Replace the whole section with a single wrong-answer task. One real problem, one confident and incorrect AI output attached, no warning about the error, and a close read of what the person does next. Drop "do you use AI." Drop the tool inventory. Drop the 1-to-10 self-rating. None of them survive contact with a candidate who has learned to talk. Keep the one thing that survives contact with a candidate who cannot fake it, because passing it is the skill.
Asking is a candidate performing competence at you. Checking is you watching them do the work when the work fights back. Only one of those tells you who you are about to hire.
Ivanooo built the AI Operator Profile to make that check repeatable — to put a candidate in front of a confidently wrong machine and read the one signal no amount of talking can produce on their behalf. If your AI-skills round is still a conversation, this is what it was supposed to be instead.
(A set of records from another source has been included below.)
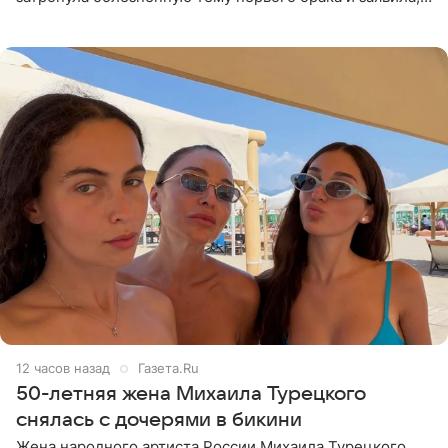
что чужие судьбы — не ее зона ответственности. От
Валентина
12 часов назад
Газета.Ru
50-летняя жена Михаила Турецкого
снялась с дочерями в бикини
Жена народного артиста России Михаила Турецкого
Frequently asked questions
How do you assess AI skills in candidates without just asking them? Give them a real task with an AI-generated output already attached, make that output confident and quietly wrong in one important place, and say nothing about the error. Then watch. The candidate who catches the mistake, checks the load-bearing claim, and rebuilds has the skill. The one who builds on the polished error does not. You are measuring behaviour under a wrong answer, not a self-description.
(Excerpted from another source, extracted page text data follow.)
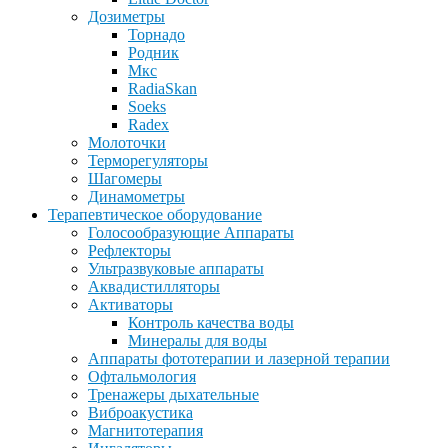
Дозиметры
Торнадо
Родник
Мкс
RadiaSkan
Soeks
Radex
Молоточки
Терморегуляторы
Шагомеры
Динамометры
Терапевтическое оборудование
Голосообразующие Аппараты
Рефлекторы
Ультразвуковые аппараты
Аквадистилляторы
Активаторы
Контроль качества воды
Минералы для воды
Аппараты фототерапии и лазерной терапии
Офтальмология
Тренажеры дыхательные
Виброакустика
Магнитотерапия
Why isn't "do you use AI?" a good interview question? Because it measures confidence and vocabulary, not capability. Every candidate now answers yes fluently, and the most confident answer comes from the person who trusts the machine most, which is the failure mode, not the skill. Wharton's Shaw and Nave found people followed wrong AI answers around 80% of the time while growing more confident. The question rewards exactly the wrong trait.
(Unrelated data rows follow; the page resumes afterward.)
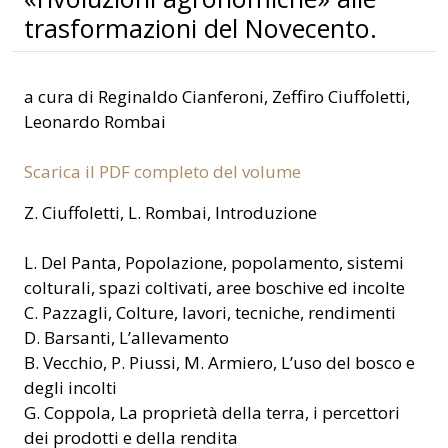
trasformazioni del Novecento.
a cura di Reginaldo Cianferoni, Zeffiro Ciuffoletti,
Leonardo Rombai
Scarica il PDF completo del volume
Z. Ciuffoletti, L. Rombai, Introduzione
L. Del Panta, Popolazione, popolamento, sistemi
colturali, spazi coltivati, aree boschive ed incolte
C. Pazzagli, Colture, lavori, tecniche, rendimenti
D. Barsanti, L’allevamento
B. Vecchio, P. Piussi, M. Armiero, L’uso del bosco e
degli incolti
G. Coppola, La proprietà della terra, i percettori
dei prodotti e della rendita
Isn't asking which tools a candidate uses a specific, concrete question? It feels concrete but measures nothing useful. Naming a tool is free, and candidates simply mirror the stack in your job description back at you. Exposure to tools is now universal, so a tool inventory sorts nobody. It also penalises the disciplined candidate who uses one tool carefully over the one who can reel off ten.
Can I just use a take-home assignment to check AI skill? No, because the take-home happens where you can't see it. The candidate produces the artifact at home with the same tools they'd use on the job, so you end up grading the model, not the person. The wrong-answer check only works live and observed, on a problem the candidate can't prepare in advance. Remove the observation and you've removed the check.
What is the difference between an AI user and an AI Operator in a check like this? An AI user operates the tool and accepts a confident output as finished. An AI Operator operates the outcome — they build with the model but catch it when it's wrong, check the claim everyone else assumed, and rebuild. In a wrong-answer task the two behave in opposite ways, which is the entire signal. Asking questions can't separate them; only the live check can.
Why can't a candidate fake the wrong-answer test? Because faking it requires the exact judgment the test looks for. To pass, the candidate has to know the AI is wrong, know where, and know how to fix it — which is precisely the capability that makes them worth hiring. There's no rehearsed line that gets them through. Passing the test is the skill itself, which is what makes it the one signal AI can't counterfeit for them.